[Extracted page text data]
━━━━━━━━━━━━━━━━━━━━━━━━━━━━━━

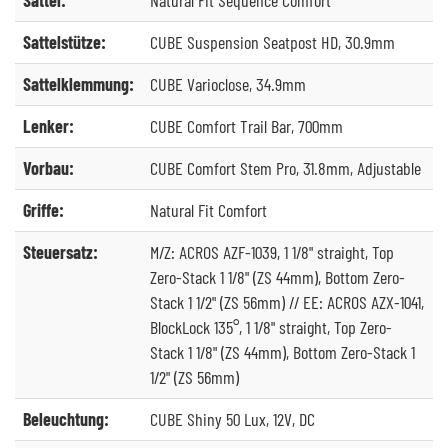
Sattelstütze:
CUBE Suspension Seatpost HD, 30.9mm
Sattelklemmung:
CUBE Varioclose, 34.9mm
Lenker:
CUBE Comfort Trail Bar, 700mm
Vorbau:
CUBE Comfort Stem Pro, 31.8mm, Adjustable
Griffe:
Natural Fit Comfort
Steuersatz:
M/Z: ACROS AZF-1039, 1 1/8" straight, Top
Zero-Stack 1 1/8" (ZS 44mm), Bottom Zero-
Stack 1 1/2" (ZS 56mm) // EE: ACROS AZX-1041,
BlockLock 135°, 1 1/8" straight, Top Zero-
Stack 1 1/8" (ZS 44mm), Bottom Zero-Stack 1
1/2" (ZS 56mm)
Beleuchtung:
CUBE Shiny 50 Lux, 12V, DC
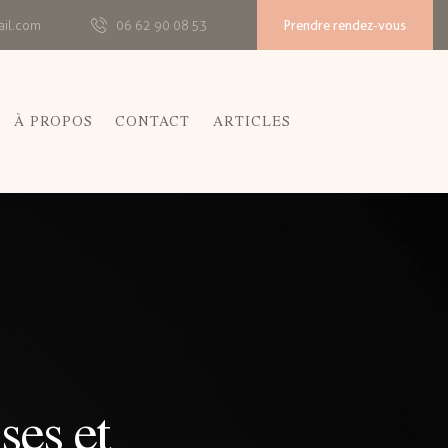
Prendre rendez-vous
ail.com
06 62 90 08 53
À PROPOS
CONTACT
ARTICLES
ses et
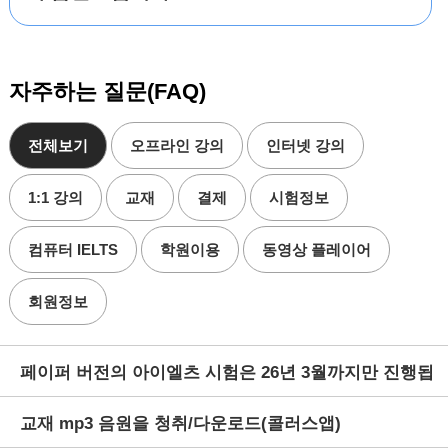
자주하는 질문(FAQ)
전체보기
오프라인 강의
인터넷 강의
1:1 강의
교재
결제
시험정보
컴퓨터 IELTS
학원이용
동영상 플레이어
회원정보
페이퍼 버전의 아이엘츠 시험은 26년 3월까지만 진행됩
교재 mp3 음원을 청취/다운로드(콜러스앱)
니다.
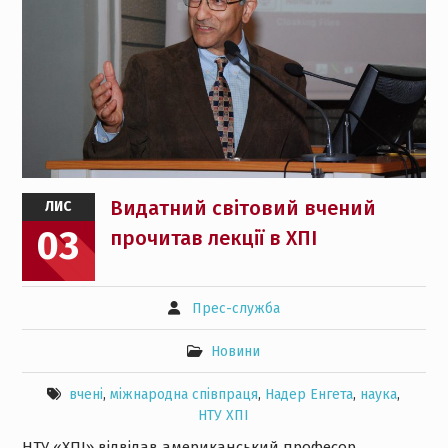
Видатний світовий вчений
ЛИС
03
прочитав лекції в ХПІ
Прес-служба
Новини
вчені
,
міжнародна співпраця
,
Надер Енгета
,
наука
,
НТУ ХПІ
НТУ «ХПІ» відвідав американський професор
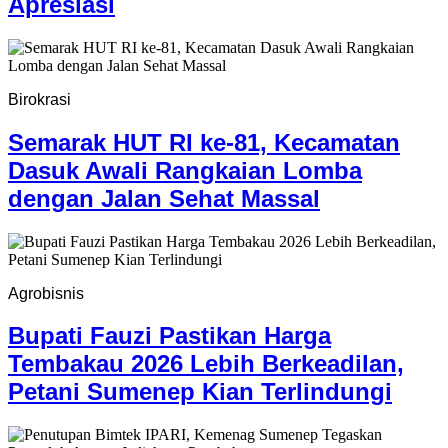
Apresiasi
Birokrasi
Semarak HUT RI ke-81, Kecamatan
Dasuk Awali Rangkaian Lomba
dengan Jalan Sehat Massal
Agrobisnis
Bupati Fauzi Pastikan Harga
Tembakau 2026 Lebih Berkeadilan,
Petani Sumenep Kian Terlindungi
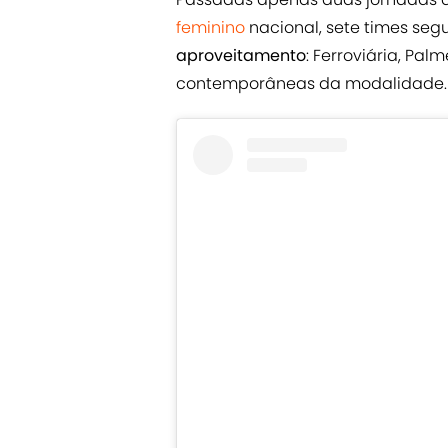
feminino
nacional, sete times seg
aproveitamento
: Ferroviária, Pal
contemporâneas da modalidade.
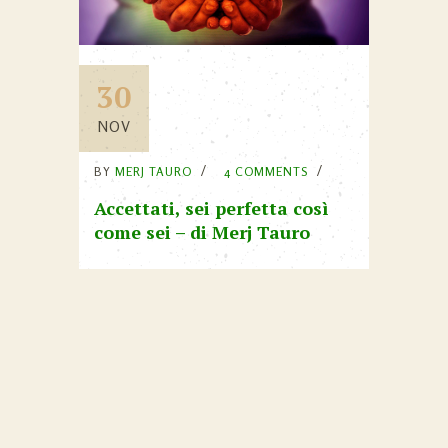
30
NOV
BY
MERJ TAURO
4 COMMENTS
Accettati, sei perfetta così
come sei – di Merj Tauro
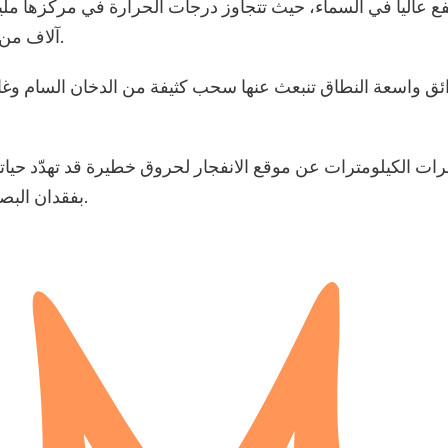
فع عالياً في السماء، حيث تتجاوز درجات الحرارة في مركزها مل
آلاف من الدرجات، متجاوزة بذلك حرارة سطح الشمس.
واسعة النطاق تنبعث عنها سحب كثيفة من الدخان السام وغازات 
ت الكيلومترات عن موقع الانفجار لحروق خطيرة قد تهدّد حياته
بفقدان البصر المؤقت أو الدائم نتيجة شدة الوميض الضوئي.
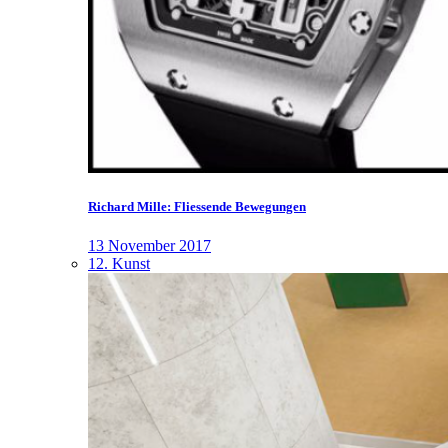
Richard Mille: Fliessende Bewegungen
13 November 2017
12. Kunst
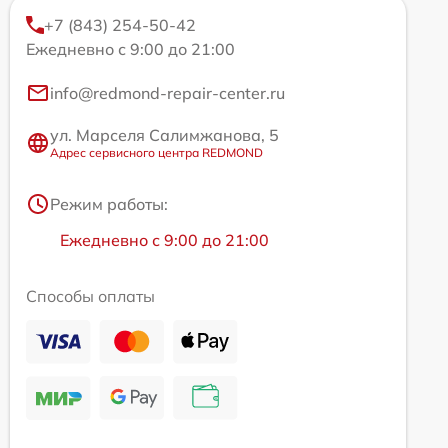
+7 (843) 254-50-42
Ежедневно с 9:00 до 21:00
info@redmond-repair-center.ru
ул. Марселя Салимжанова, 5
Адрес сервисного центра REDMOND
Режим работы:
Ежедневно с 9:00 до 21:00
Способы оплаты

━━━━━━━━━━━━━━━━━━━━━━━━━━━━━━

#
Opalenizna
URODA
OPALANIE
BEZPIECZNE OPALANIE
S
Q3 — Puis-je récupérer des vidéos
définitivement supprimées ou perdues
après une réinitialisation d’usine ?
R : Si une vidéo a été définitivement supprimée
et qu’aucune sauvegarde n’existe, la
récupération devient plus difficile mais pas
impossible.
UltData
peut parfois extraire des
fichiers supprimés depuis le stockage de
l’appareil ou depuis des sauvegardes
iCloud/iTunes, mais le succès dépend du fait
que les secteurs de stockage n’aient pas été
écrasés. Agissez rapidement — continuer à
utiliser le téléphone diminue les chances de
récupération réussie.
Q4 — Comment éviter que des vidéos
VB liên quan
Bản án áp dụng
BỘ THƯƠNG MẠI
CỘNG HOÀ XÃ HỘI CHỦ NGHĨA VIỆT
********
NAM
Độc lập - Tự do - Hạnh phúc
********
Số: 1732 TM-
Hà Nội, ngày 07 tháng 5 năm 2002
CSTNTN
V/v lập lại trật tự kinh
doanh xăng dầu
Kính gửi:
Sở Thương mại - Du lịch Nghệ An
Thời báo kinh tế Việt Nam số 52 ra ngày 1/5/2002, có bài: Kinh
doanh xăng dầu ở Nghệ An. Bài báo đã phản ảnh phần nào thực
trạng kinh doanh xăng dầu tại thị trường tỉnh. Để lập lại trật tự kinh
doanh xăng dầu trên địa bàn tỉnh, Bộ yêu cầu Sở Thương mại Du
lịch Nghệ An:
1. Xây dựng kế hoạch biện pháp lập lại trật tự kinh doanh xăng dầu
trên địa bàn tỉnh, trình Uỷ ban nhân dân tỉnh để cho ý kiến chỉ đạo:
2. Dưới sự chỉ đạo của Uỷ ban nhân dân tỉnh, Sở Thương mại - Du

━━━━━━━━━━━━━━━━━━━━━━━━━━━━━━

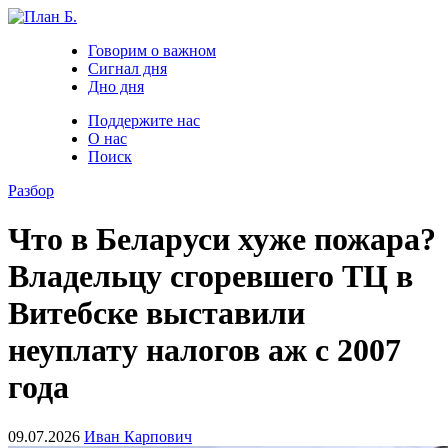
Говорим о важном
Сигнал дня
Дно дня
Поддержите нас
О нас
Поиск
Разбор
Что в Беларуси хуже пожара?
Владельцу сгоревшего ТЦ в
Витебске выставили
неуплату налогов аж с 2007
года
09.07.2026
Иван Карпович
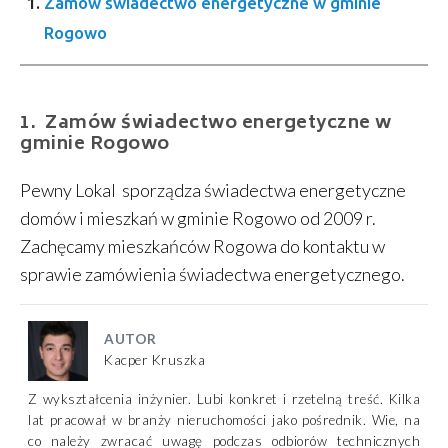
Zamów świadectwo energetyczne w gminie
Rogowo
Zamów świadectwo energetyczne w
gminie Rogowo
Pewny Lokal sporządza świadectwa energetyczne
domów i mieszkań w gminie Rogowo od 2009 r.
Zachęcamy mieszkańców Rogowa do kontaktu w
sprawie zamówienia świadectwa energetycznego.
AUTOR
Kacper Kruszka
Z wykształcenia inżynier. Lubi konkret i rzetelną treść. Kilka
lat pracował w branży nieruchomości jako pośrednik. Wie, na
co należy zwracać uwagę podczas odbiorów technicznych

━━━━━━━━━━━━━━━━━━━━━━━━━━━━━━

**Task description:** All that should be printed is the run of lines above from the one with "Поддержите нас" through the one with "co należy zwracać", both included, exactly as given, with pictures left out.

**Result of this task:**
Поддержите нас
О нас
Поиск
Разбор
Что в Беларуси хуже пожара?
Владельцу сгоревшего ТЦ в
Витебске выставили
неуплату налогов аж с 2007
года
09.07.2026
Иван Карпович
Zamów świadectwo energetyczne w gminie
Rogowo
Zamów świadectwo energetyczne w
gminie Rogowo
Pewny Lokal sporządza świadectwa energetyczne
domów i mieszkań w gminie Rogowo od 2009 r.
Zachęcamy mieszkańców Rogowa do kontaktu w
sprawie zamówienia świadectwa energetycznego.
AUTOR
Kacper Kruszka
Z wykształcenia inżynier. Lubi konkret i rzetelną treść. Kilka
lat pracował w branży nieruchomości jako pośrednik. Wie, na
co należy zwracać uwagę podczas odbiorów technicznych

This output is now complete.